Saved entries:

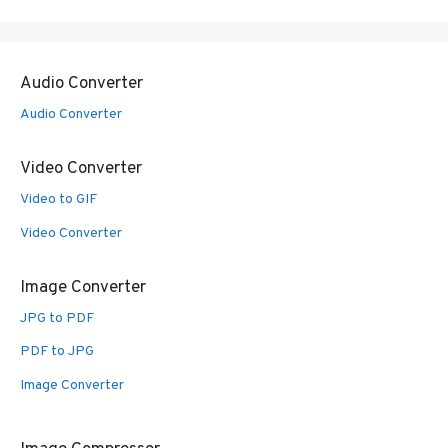
Audio Converter
Audio Converter
Video Converter
Video to GIF
Video Converter
Image Converter
JPG to PDF
PDF to JPG
Image Converter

→ Problem
Please print all the entries exactly as written, but drop the pictures.

→ Task output
Audio Converter
Audio Converter
Video Converter
Video to GIF
Video Converter
Image Converter
JPG to PDF
PDF to JPG
Image Converter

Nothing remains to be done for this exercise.